** Work task **
The expected output is each line below containing "tema", copied in full.

** Page images and extracted text **
*** Begin section ***
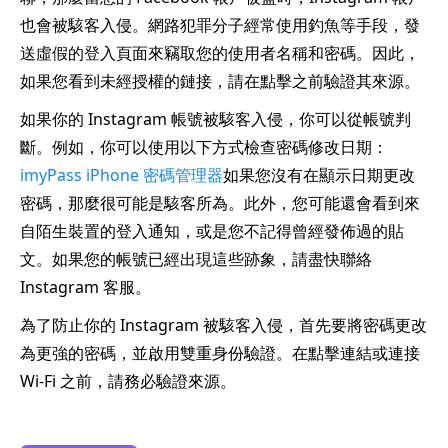
也會被駭客入侵。網路犯罪分子經常使用釣魚等手段，發
送虛假的登入頁面來竊取您的使用者名稱和密碼。因此，
如果您看到未經授權的鏈接，請在點擊之前驗證其來源。
如果你的 Instagram 帳號被駭客入侵，你可以從帳號判
斷。例如，你可以使用以下方式檢查密碼修改日期：
imyPass iPhone 密碼管理器
如果您沒有在顯示日期更改
密碼，那麼很可能是駭客所為。此外，您可能還會看到來
自陌生裝置的登入通知，或是您不記得曾經發佈過的貼
文。如果您的帳號已經出現這些跡象，請盡快聯絡
Instagram 客服。
為了防止你的 Instagram 被駭客入侵，首先要將密碼更改
為更強的密碼，並啟用雙重身份驗證。在點擊連結或連接
Wi-Fi 之前，請務必驗證來源。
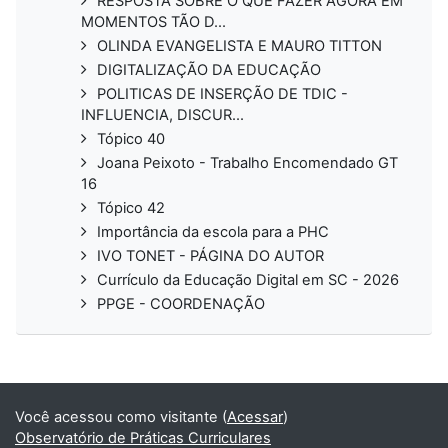
RESPOSTA SOBRE O QUE FAZER AGORA EM
MOMENTOS TÃO D...
OLINDA EVANGELISTA E MAURO TITTON
DIGITALIZAÇÃO DA EDUCAÇÃO
POLITICAS DE INSERÇÃO DE TDIC -
INFLUENCIA, DISCUR...
Tópico 40
Joana Peixoto - Trabalho Encomendado GT
16
Tópico 42
Importância da escola para a PHC
IVO TONET - PÁGINA DO AUTOR
Currículo da Educação Digital em SC - 2026
PPGE - COORDENAÇÃO
Você acessou como visitante (
Acessar
)
Observatório de Práticas Curriculares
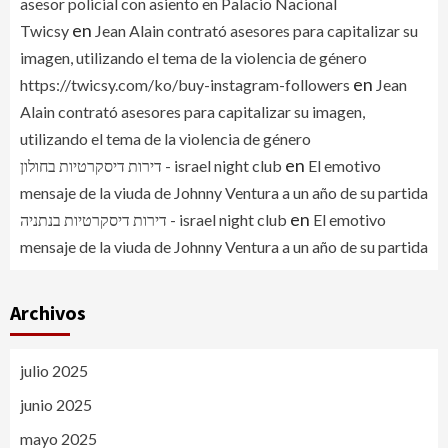
asesor policial con asiento en Palacio Nacional
en
Twicsy
Jean Alain contrató asesores para capitalizar su
imagen, utilizando el tema de la violencia de género
en
https://twicsy.com/ko/buy-instagram-followers
Jean
Alain contrató asesores para capitalizar su imagen,
utilizando el tema de la violencia de género
en
דירות דיסקרטיות בחולון - israel night club
El emotivo
mensaje de la viuda de Johnny Ventura a un año de su partida
en
דירות דיסקרטיות בנתניה - israel night club
El emotivo
mensaje de la viuda de Johnny Ventura a un año de su partida
Archivos
julio 2025
junio 2025
mayo 2025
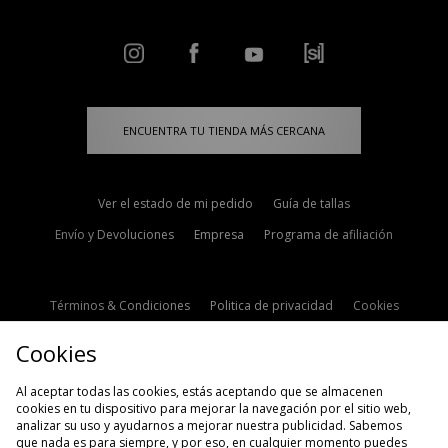
ENCUENTRA TU TIENDA MÁS CERCANA
Ver el estado de mi pedido
Guía de tallas
Envío y Devoluciones
Empresa
Programa de afiliación
Términos & Condiciones
Politica de privacidad
Cookies
Contacto
Descuento de estudiante
Configuración de Cookies
Cookies
Modern Slavery Statement
Al aceptar todas las cookies, estás aceptando que se almacenen
cookies en tu dispositivo para mejorar la navegación por el sitio web,
analizar su uso y ayudarnos a mejorar nuestra publicidad. Sabemos
que nada es para siempre, y por eso, en cualquier momento puedes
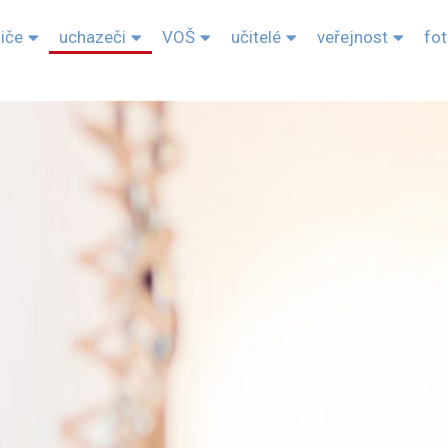
diče
uchazeči
VOŠ
učitelé
veřejnost
fo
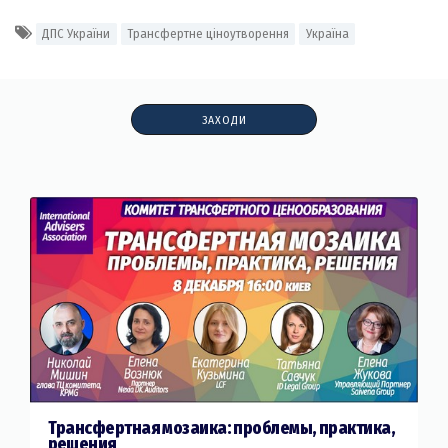
ДПС України
Трансфертне ціноутворення
Україна
ЗАХОДИ
Трансфертная мозаика: проблемы, практика,
решения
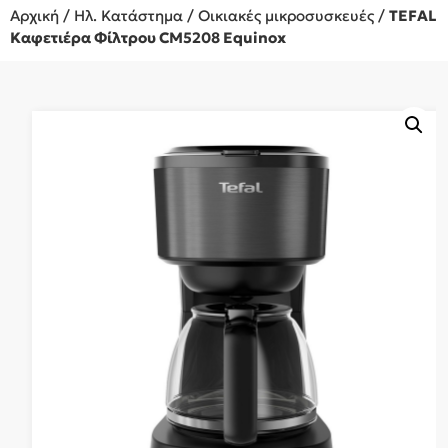
Αρχική
/
Ηλ. Κατάστημα
/
Οικιακές μικροσυσκευές
/
TEFAL
Καφετιέρα Φίλτρου CM5208 Equinox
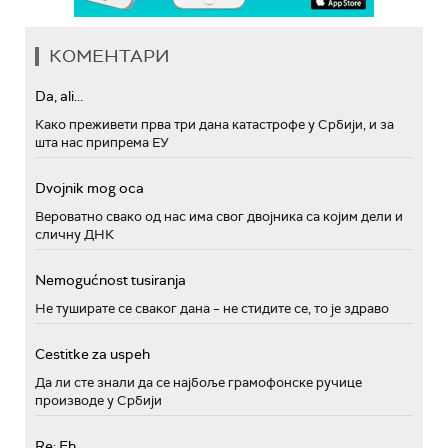
КОМЕНТАРИ
Da, ali...
Како преживети прва три дана катастрофе у Србији, и за
шта нас припрема ЕУ
Dvojnik mog oca
Вероватно свако од нас има свог двојника са којим дели и
сличну ДНК
Nemogućnost tusiranja
Не туширате се сваког дана – не стидите се, то је здраво
Cestitke za uspeh
Да ли сте знали да се најбоље грамофонске ручице
производе у Србији
Re: Eh...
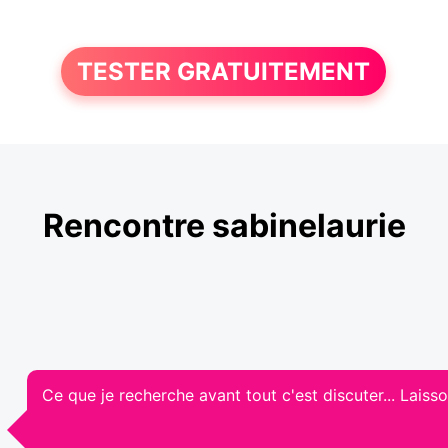
TESTER GRATUITEMENT
Rencontre sabinelaurie
Ce que je recherche avant tout c'est discuter... Laisso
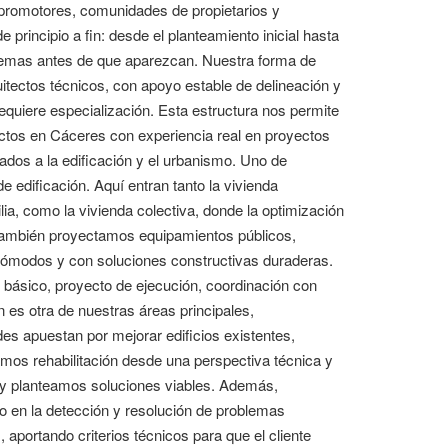
 promotores, comunidades de propietarios y
principio a fin: desde el planteamiento inicial hasta
oblemas antes de que aparezcan. Nuestra forma de
uitectos técnicos, con apoyo estable de delineación y
quiere especialización. Esta estructura nos permite
ectos en Cáceres con experiencia real en proyectos
lados a la edificación y el urbanismo. Uno de
 edificación. Aquí entran tanto la vivienda
lia, como la vivienda colectiva, donde la optimización
. También proyectamos equipamientos públicos,
 cómodos y con soluciones constructivas duraderas.
básico, proyecto de ejecución, coordinación con
n es otra de nuestras áreas principales,
s apuestan por mejorar edificios existentes,
jamos rehabilitación desde una perspectiva técnica y
s y planteamos soluciones viables. Además,
do en la detección y resolución de problemas
 aportando criterios técnicos para que el cliente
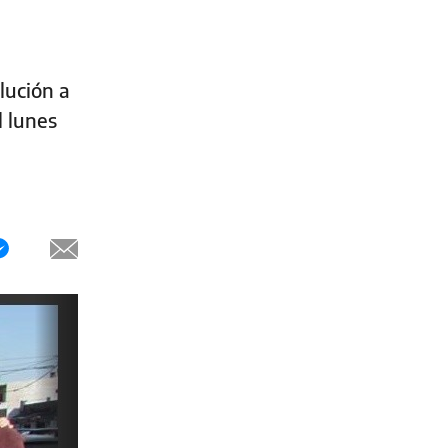
lución a
l lunes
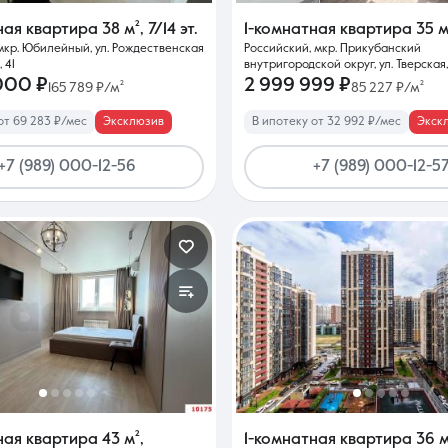
ная квартира
38 м²
,
7/14 эт.
1-комнатная квартира
35 м
мкр. Юбилейный, ул. Рождественская
Российский, мкр. Прикубанский
 41
внутригородской округ, ул. Тверская,
000 ₽
2 999 999 ₽
165 789 ₽/м²
85 227 ₽/м²
от 69 283 ₽/мес
Эксклюзив
В ипотеку от 32 992 ₽/мес
Экск
+7 (989) 000-12-56
+7 (989) 000-12-5
ная квартира
43 м²
,
1-комнатная квартира
36 м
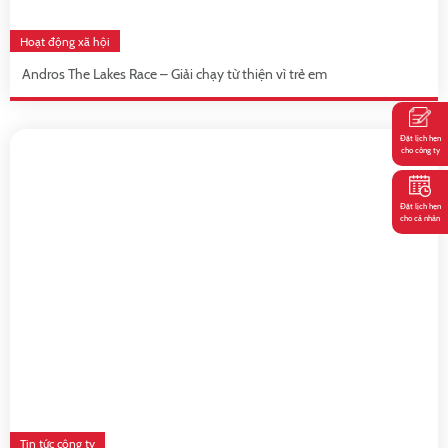
Hoạt động xã hội
Andros The Lakes Race – Giải chạy từ thiện vì trẻ em
Đặt lịch hẹn
cho công ty
Đặt lịch hẹn
cho cá nhân
Tin tức công ty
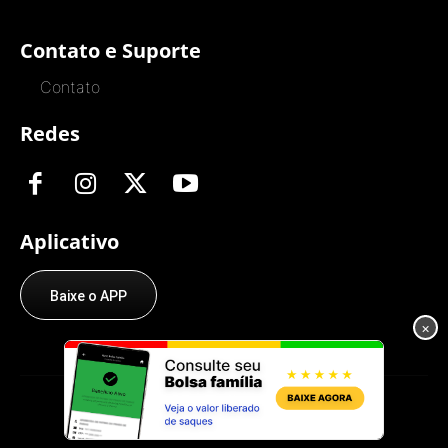
Contato e Suporte
Contato
Redes
Aplicativo
Baixe o APP
×
© O Trabalhador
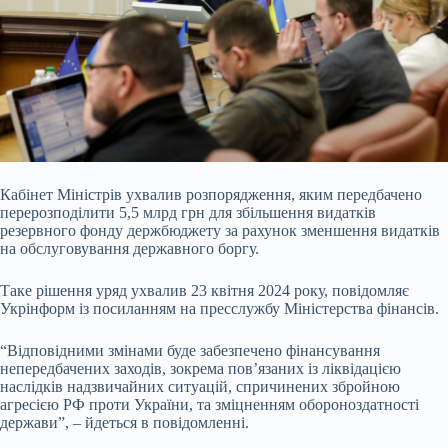
Кабінет Міністрів ухвалив розпорядження, яким передбачено
перерозподілити 5,5 млрд грн для збільшення видатків
резервного фонду держбюджету за рахунок зменшення видатків
на обслуговування державного боргу.
Таке рішення уряд ухвалив 23 квітня 2024 року, повідомляє
Укрінформ із посиланням на пресслужбу Міністерства фінансів.
“Відповідними змінами буде забезпечено фінансування
непередбачених заходів, зокрема пов’язаних із ліквідацією
наслідків надзвичайних ситуацій, спричинених збройною
агресією РФ проти України, та зміцненням обороноздатності
держави”, – йдеться в повідомленні.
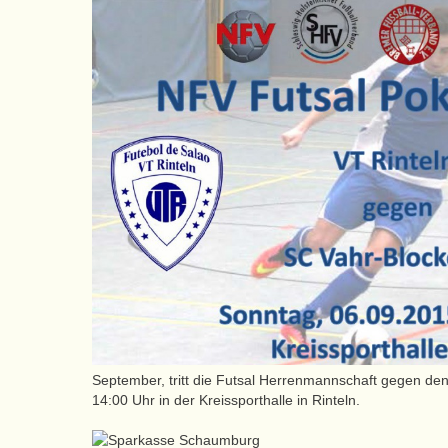
September, tritt die Futsal Herrenmannschaft gegen de
14:00 Uhr in der Kreissporthalle in Rinteln.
*** End section ***
** Completed exercise **
imagen, utilizando el tema de la violencia de género
utilizando el tema de la violencia de género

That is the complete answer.